When McConnell died in 1963, his newspaper's rival, the Montreal Gazette, gave his death front-page coverage, describing him as "one of the world's great philanthropists" and that he had "played a key role in building the institutions in this city." He was interred in the family plot at Mount Royal Cemetery in Montreal.

McConnell's grand Italianate residence at 1475 Pine Avenue West in Montreal's Golden Square Mile, known as J.W. McConnell House, was subsequently donated to the Benedictines around 1975. Under Dom John Main, the mansion became the Benedictine Priory of Montreal in 1977, until that closed in 1990. It then became known as Unitas, an ecumenical meditation centre, before being sold in the early 2000s and restored to its original use as a single-family home. In February 2019, it was announced in the media that the McConnell mansion was for sale with an asking price of $40 million, the highest-priced residential building so far in Quebec history. As of April 2020, the 10-bedroom house was still for sale, but with a reduced price of $29.5 million.

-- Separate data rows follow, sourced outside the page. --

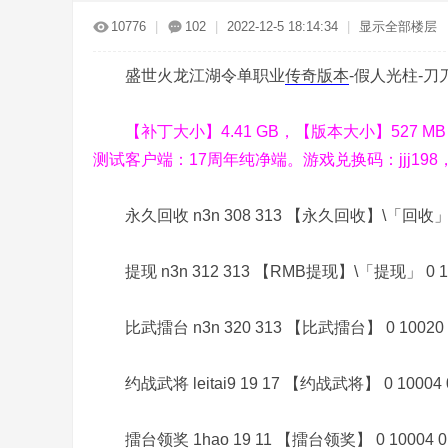
传
»
›
›
›
10776
|
102
|
2022-12-5 18:14:34
|
显示全部楼层
盛世火龙江湖令单职业
传奇版本
-假人光柱-刀
【补丁大小】4.41 GB，【版本大小】527 
测试客户端：17周年纯净端。游戏兑换码：jjj198
奇
永久回收 n3n 308 313 【永久回收】\「回收」 0 
提现 n3n 312 313 【RMB提现】\「提现」 0 10
比武擂台 n3n 320 313 【比武擂台】 0 10020 
约战武将 leitai9 19 17 【约战武将】 0 10004 
服
擂台领奖 1hao 19 11 【擂台领奖】 0 10004 0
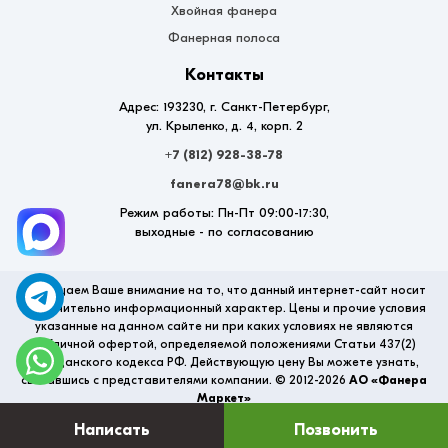
Хвойная фанера
Фанерная полоса
Контакты
Адрес: 193230, г. Санкт-Петербург,
ул. Крыленко, д. 4, корп. 2
+7 (812) 928-38-78
fanera78@bk.ru
Режим работы: Пн-Пт 09:00-17:30,
выходные - по согласованию
Обращаем Ваше внимание на то, что данный интернет-сайт носит
исключительно информационный характер. Цены и прочие условия
указанные на данном сайте ни при каких условиях не являются
публичной офертой, определяемой положениями Статьи 437(2)
Гражданского кодекса РФ. Действующую цену Вы можете узнать,
связавшись с представителями компании. © 2012-2026
АО «Фанера
Маркет»
Написать
Позвонить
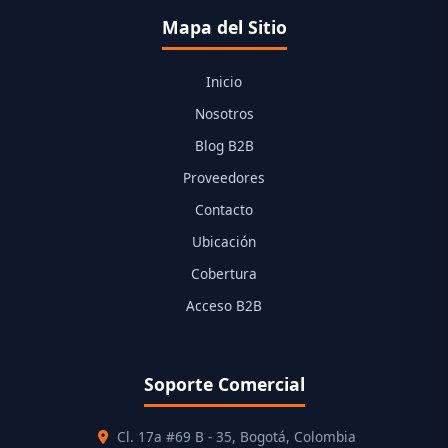
Mapa del Sitio
Inicio
Nosotros
Blog B2B
Proveedores
Contacto
Ubicación
Cobertura
Acceso B2B
Soporte Comercial
Cl. 17a #69 B - 35, Bogotá, Colombia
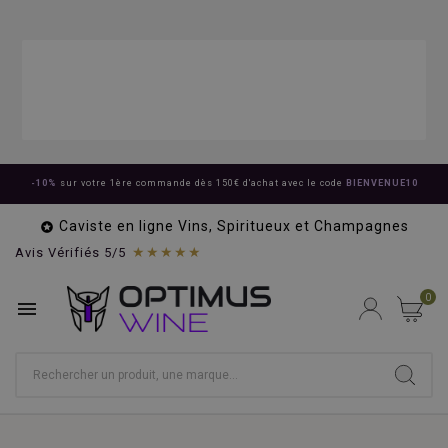
-10%
sur votre 1ère commande dès 150€ d'achat avec le code
BIENVENUE10
Caviste en ligne Vins, Spiritueux et Champagnes

★★★★★
Avis Vérifiés 5/5
0

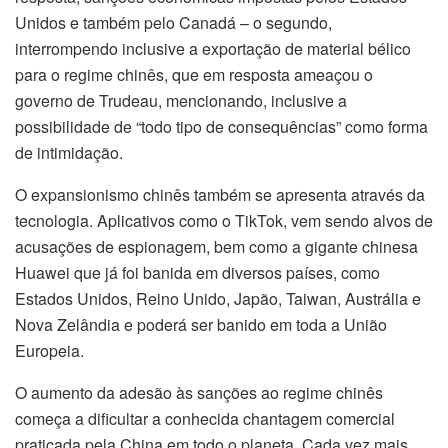
Unidos e também pelo Canadá – o segundo,
interrompendo inclusive a exportação de material bélico
para o regime chinês, que em resposta ameaçou o
governo de Trudeau, mencionando, inclusive a
possibilidade de “todo tipo de consequências” como forma
de intimidação.
O expansionismo chinês também se apresenta através da
tecnologia. Aplicativos como o TikTok, vem sendo alvos de
acusações de espionagem, bem como a gigante chinesa
Huawei que já foi banida em diversos países, como
Estados Unidos, Reino Unido, Japão, Taiwan, Austrália e
Nova Zelândia e poderá ser banido em toda a União
Europeia.
O aumento da adesão às sanções ao regime chinês
começa a dificultar a conhecida chantagem comercial
praticada pela China em todo o planeta. Cada vez mais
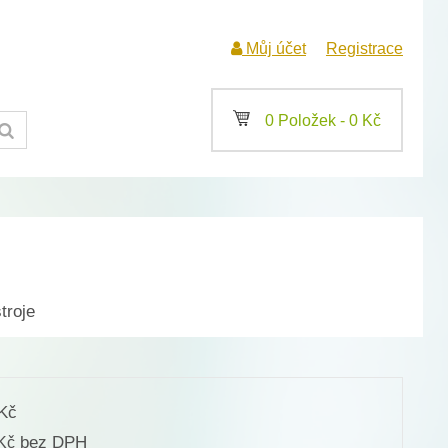
Můj účet
Registrace
a
0 Položek -
0
Kč
troje
Kč
bez DPH
Kč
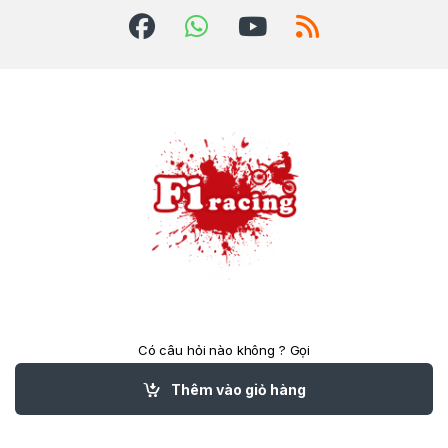
Có câu hỏi nào không ? Gọi
cho chúng tôi 24/7!
(84)824039788
Thêm vào giỏ hàng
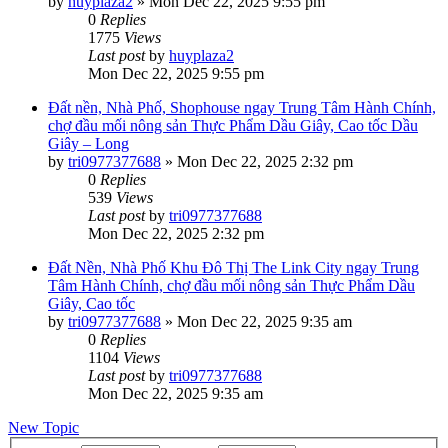
by
huyplaza2
»
Mon Dec 22, 2025 9:55 pm
0
Replies
1775
Views
Last post
by
huyplaza2
Mon Dec 22, 2025 9:55 pm
Đất nền, Nhà Phố, Shophouse ngay Trung Tâm Hành Chính,
chợ đầu mối nông sản Thực Phẩm Dầu Giây, Cao tốc Dầu
Giây – Long
by
tri0977377688
»
Mon Dec 22, 2025 2:32 pm
0
Replies
539
Views
Last post
by
tri0977377688
Mon Dec 22, 2025 2:32 pm
Đất Nền, Nhà Phố Khu Đô Thị The Link City ngay Trung
Tâm Hành Chính, chợ đầu mối nông sản Thực Phẩm Dầu
Giây, Cao tốc
by
tri0977377688
»
Mon Dec 22, 2025 9:35 am
0
Replies
1104
Views
Last post
by
tri0977377688
Mon Dec 22, 2025 9:35 am
New Topic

In 1973, the Montreal Star was sold to Free Press Publications of Toronto and closed its doors within a few years. In 1984, his estate sold St. Lawrence Sugar Refineries to the Saint John, New Brunswick-based Lantic Sugar Limited (now part of Rogers Sugar).

In his honour, McGill University named several buildings after him, and the world-renowned McConnell Brain Imaging Centre can be found at the Montreal Neurological Institute. Almost thirty years after his death, his foundation was still carrying out his philanthropic ideals. In 1992, the J.W. McConnell Building opened at Concordia University in Montreal, and the McConnell Foundation continues to undertake charitable work to this day.